Each line below that includes the word "Kumta" is to be reported.

**Records shown:**
-- Opening Marker --

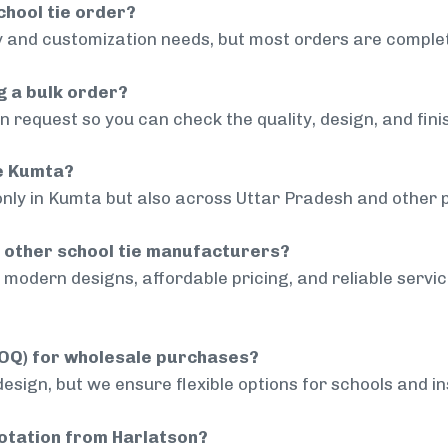
chool tie order?
 and customization needs, but most orders are complet
g a bulk order?
 request so you can check the quality, design, and fini
de Kumta?
only in Kumta but also across Uttar Pradesh and other p
 other school tie manufacturers?
modern designs, affordable pricing, and reliable servi
MOQ) for wholesale purchases?
sign, but we ensure flexible options for schools and inst
uotation from Harlatson?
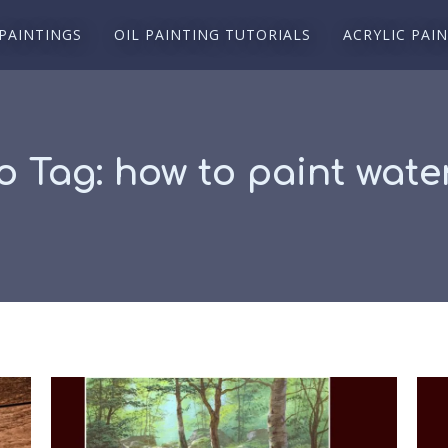
 PAINTINGS
OIL PAINTING TUTORIALS
ACRYLIC PAI
o Tag:
how to paint water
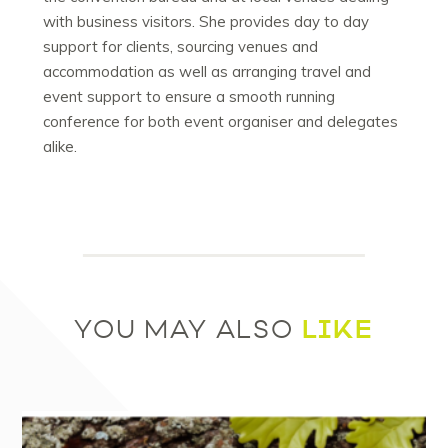
with business visitors. She provides day to day
support for clients, sourcing venues and
accommodation as well as arranging travel and
event support to ensure a smooth running
conference for both event organiser and delegates
alike.
LIKE
YOU MAY ALSO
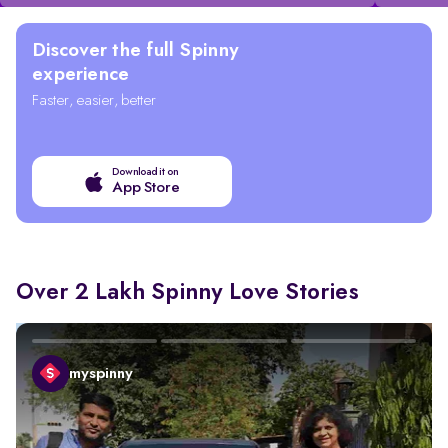
Discover the full Spinny
experience
Faster, easier, better
Download it on
App Store
Over 2 Lakh Spinny Love Stories
myspinny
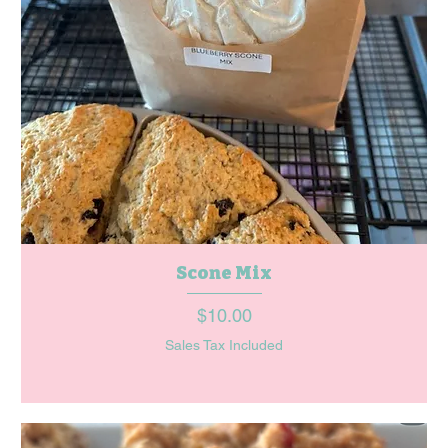
Scone Mix
Price
$10.00
Sales Tax Included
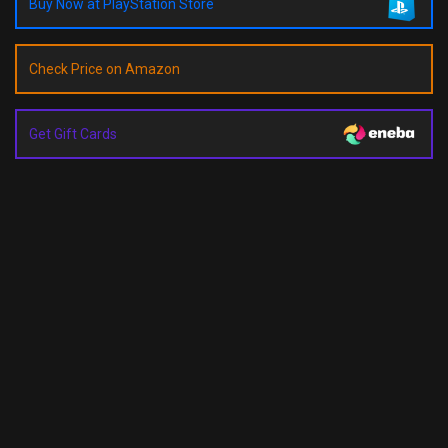
Buy Now at PlayStation Store
Check Price on Amazon
Get Gift Cards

-- Closing Marker --

**Answer space:**
de Kumta?
only in Kumta but also across Uttar Pradesh and other p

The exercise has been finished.